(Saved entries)
§

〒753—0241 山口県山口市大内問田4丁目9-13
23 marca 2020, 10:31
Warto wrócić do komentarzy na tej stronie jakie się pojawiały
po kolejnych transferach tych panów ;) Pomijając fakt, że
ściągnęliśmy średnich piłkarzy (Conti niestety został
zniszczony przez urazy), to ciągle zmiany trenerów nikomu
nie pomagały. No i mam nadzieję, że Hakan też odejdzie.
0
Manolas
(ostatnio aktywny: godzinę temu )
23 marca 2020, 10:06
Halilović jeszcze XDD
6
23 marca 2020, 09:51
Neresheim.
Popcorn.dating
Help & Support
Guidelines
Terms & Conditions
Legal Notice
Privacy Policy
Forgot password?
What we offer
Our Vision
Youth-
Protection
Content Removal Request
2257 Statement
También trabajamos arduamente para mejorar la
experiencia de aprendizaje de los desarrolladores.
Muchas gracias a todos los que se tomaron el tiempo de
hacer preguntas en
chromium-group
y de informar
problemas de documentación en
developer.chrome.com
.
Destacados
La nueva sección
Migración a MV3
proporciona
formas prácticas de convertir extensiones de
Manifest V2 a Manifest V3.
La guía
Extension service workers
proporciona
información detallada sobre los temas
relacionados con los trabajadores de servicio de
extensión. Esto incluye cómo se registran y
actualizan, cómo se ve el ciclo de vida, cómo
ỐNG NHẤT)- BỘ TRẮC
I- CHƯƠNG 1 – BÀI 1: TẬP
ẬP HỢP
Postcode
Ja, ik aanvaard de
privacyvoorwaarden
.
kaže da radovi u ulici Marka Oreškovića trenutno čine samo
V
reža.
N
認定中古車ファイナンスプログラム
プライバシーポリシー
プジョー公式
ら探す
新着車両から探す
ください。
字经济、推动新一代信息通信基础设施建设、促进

§

[EXERCISE]
In the records above, find every line that contains the word "marca" and copy it.

[RESULT OF THIS EXERCISE]
23 marca 2020, 10:31
23 marca 2020, 10:06
23 marca 2020, 09:51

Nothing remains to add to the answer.